Sunday, May 21, 2017

Way too Nice

University of Sydney's Eszter Szenes being way too nice. (I really wish I could have been more help). 


Sunday, May 14, 2017

Second International Legitimation Code Theory Conference: Paper

The Second International Legitimation Code Theory Conference is happening at the University of Sydney, July 2017.  I have a paper in the conference: 
Title: Hyper-Knowledge Codes: Contesting Knowledge-Building on the Climate Sceptic Blogosphere.
Knowledge codes are not guarantees of knowledge-building; in fact, some may hinder it. This paper explores a ‘hyper-knowledge codes’ through a cosmological analysis of climate sceptic blogs. Studies of the field of production that employ Legitimation Code Theory (LCT) have principally focused on disciplines where the basis of legitimation is a knower code. Maton (2014: 38) identifies the potential of social knower codes to fragment disciplines and undermine knowledge-building. While studies of knowledge code disciplines, e.g. physics, chemistry and biology, have focused on impediments students face to educational attainment and the realization of legitimate knowledge and not the field of production.  Yet, outside knower code disciplines, LCT suggests that the relative emphasis on relations between knowledge practices and the known (ontic relations) or relations between knowledge practices and other knowledges (discursive relations) can produce divergent trajectories in knowledge code fields and impose costs on knowledge-building (Maton 2014: 175, 182).  As Maton (2014: 182) notes “knowledge codes are neither homogeneous nor royal roads to cumulative knowledge-building: stronger epistemic relations  do not by themselves guarantee intellectual progress.” Here a form of knowledge code is proposed that destabilizes knowledge-building by establishing idealized standards of legitimate knowledge and legitimate knowers which are difficult for actors to approximate.

The substantive case study for this theorization is the construal and contestation of legitimate knowledge and knowers on the climate sceptic blogosphere.  Bloggers question the core-set of experts, the assessment reports and statements of leading scientific institutions.

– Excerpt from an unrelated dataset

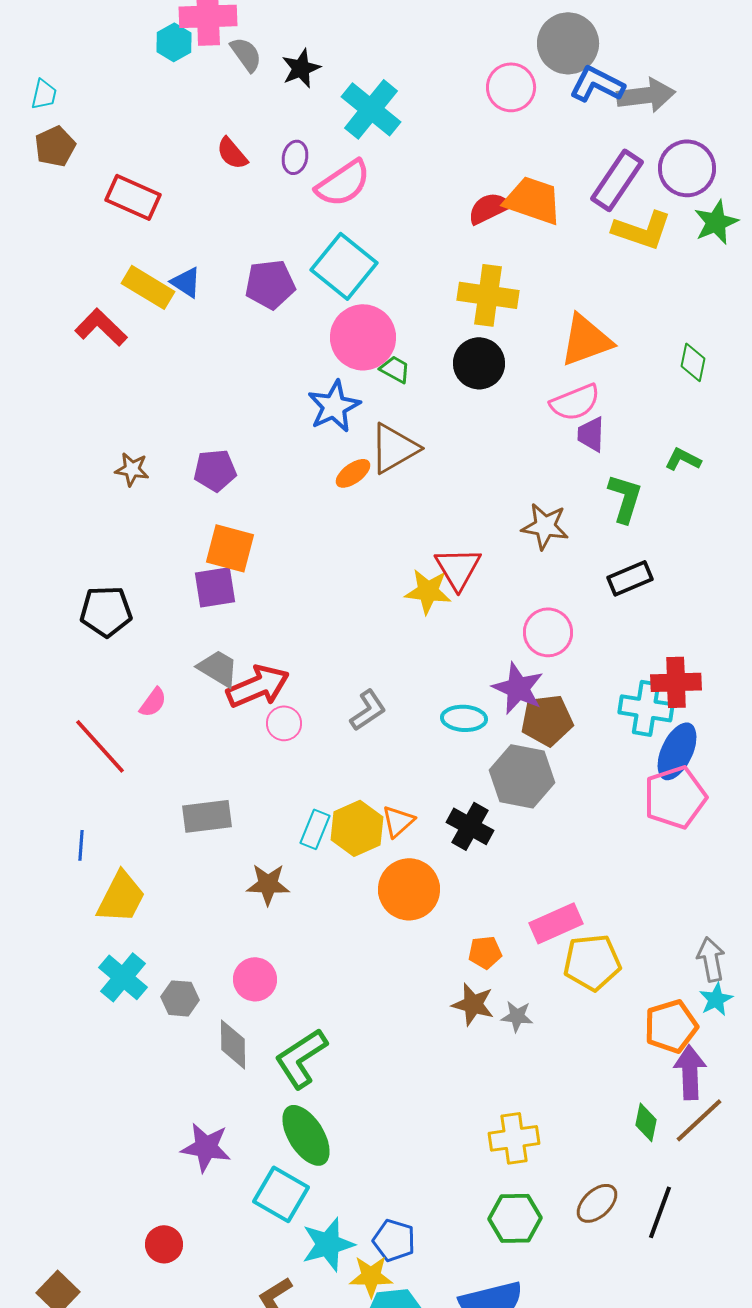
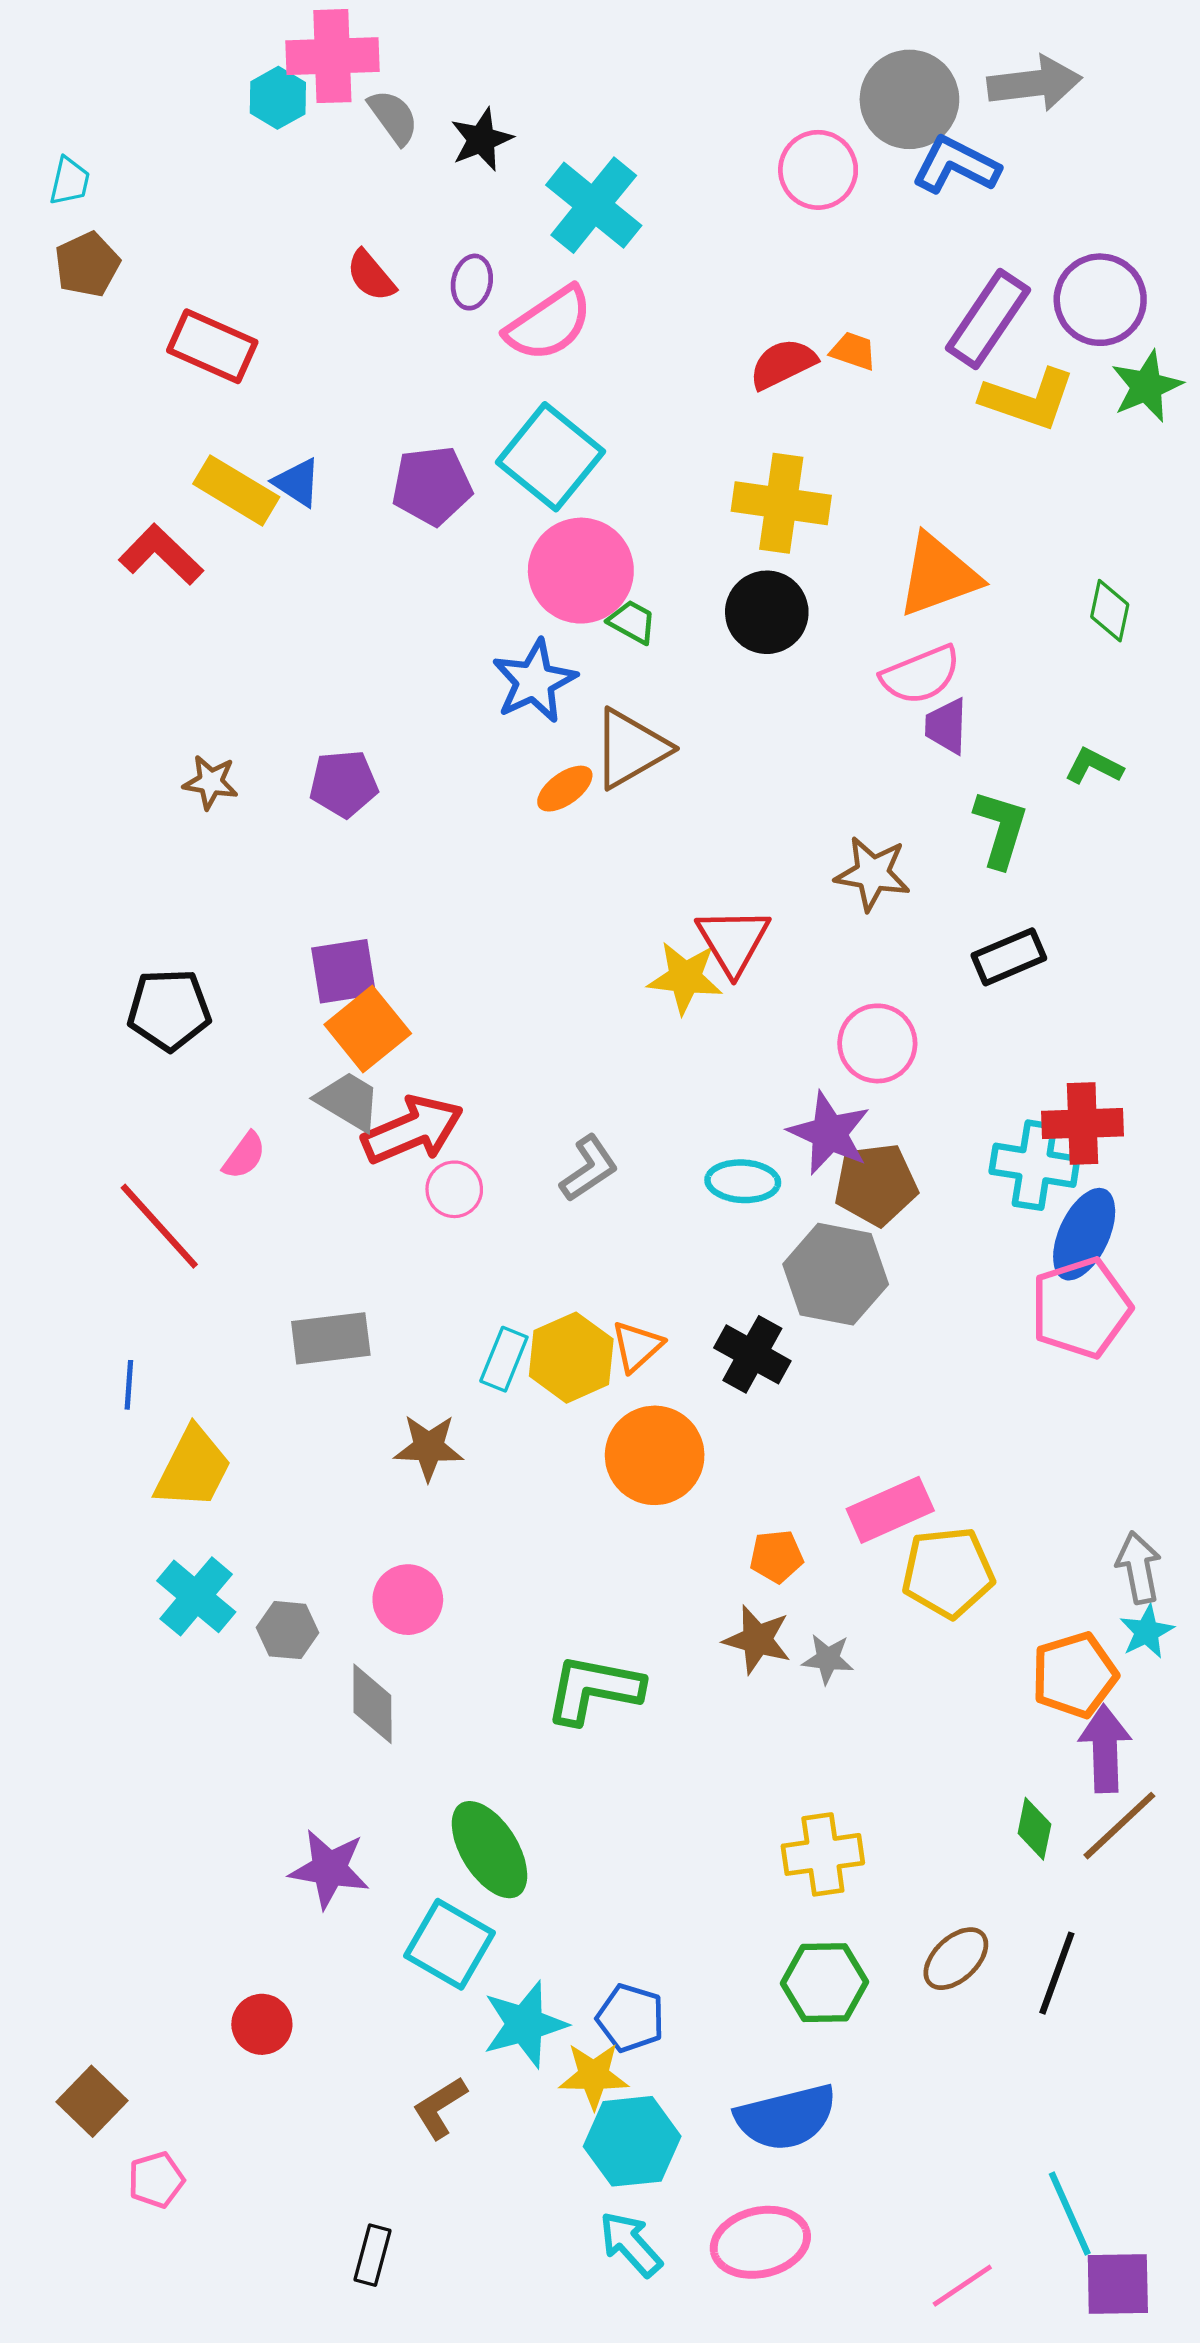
gray arrow: (646, 95) -> (1034, 83), moved
orange trapezoid: (533, 200) -> (853, 351), size x0.5
orange square: (230, 548) -> (368, 1029), moved, turned 36
green L-shape: (301, 1058) -> (594, 1689), moved, turned 44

Normative literature on the blogosphere either positions it as a positive intervention into the climate change debate as an “extended peer community” (Ravetz 2011: 149) or, more typically, a component of the “denial machine” (Dunlap and McCright 2011: 147) that echoes doubt and misinformation about climate science.  This raises the question of how to describe the knowledge practices of the climate sceptic blogosphere and how bloggers construct, construe and contest knowledge around climate change.  While the importance of the blogosphere for the circulation of climate scepticism is widely acknowledged, and the discourses of the blogosphere have affected the public debate on climate change, there has been comparatively little empirical examination of this sphere (Dunlap 2013).  LCT provides a language of description to unpack the knowledge practices of these actors and assess their engagement in processes of legitimation.  

To address this, a cosmological analysis and analysis of the Specialization codes was conducted. Cosmological analysis provides a means to see how, form a standpoint, the different practices or stances of a field can be arranged, condensed with meaning, and positively charged or negatively charged (Maton 2014: 149-150) and thus allows for an analysis of what knowledge and knowers climate sceptic construe as legitimate.  Blogposts from high-value climate sceptic blogs identified through their centrality in the hyperlink network of the blogosphere are used as the primary data in this paper.  Thematic analysis was first conducted to identify the reoccurring patterns of the climate sceptic discourse after which a constellation analysis and an analysis of the Specialization codes was applied to the themes generated from the data.  The analysis reveals a constellation of stances, from the positively charged climate sceptics, to lukewarmers, and negatively charged alarmists.  Evaluation of these relative positions in the field is based on an idealized conception of science and scientists as disinterested, sceptical and falsificationist.  Technical competence is emphasised as the basis of achievement (ER +) and indications of the gaze of scientists or potential axiology is negative evaluated (SR-).  Open puzzles, interpretative latitude, semantic density or tight social networks of scientists can become the basis of contestation.  From this idealized conception of science, bloggers critique mainstream climatologists, scientific institutions, and boundary organisations that deviate from their ideal of a hyper-knowledge code.  The trouble of maintaining this ideal, provides a basis to contest knowledge without providing alternative explanatory power, and thus aims to impedes knowledge-building. 

References. 
Dunlap, R. (2013). "Climate Change Skepticism and Denial:  An Introduction." American Behavioral Scientist 20(10): 1-8.
Dunlap, R. E. and A. M. McCright (2011). “Organized Climate Change Denial.”, The Oxford Handbooks of Climate Change. J. S. Dryzek, R. B. Norgaard and D. Schlosberg. London, Oxford University Press: 144-160.
Maton, K. (2014). Knowledge and Knowers: Towards a Realist Sociology of Education. London, Routledge.
Ravetz, J. (2011). "‘Climategate’ and the maturing of post-normal science." Futures 43(2): 149-157.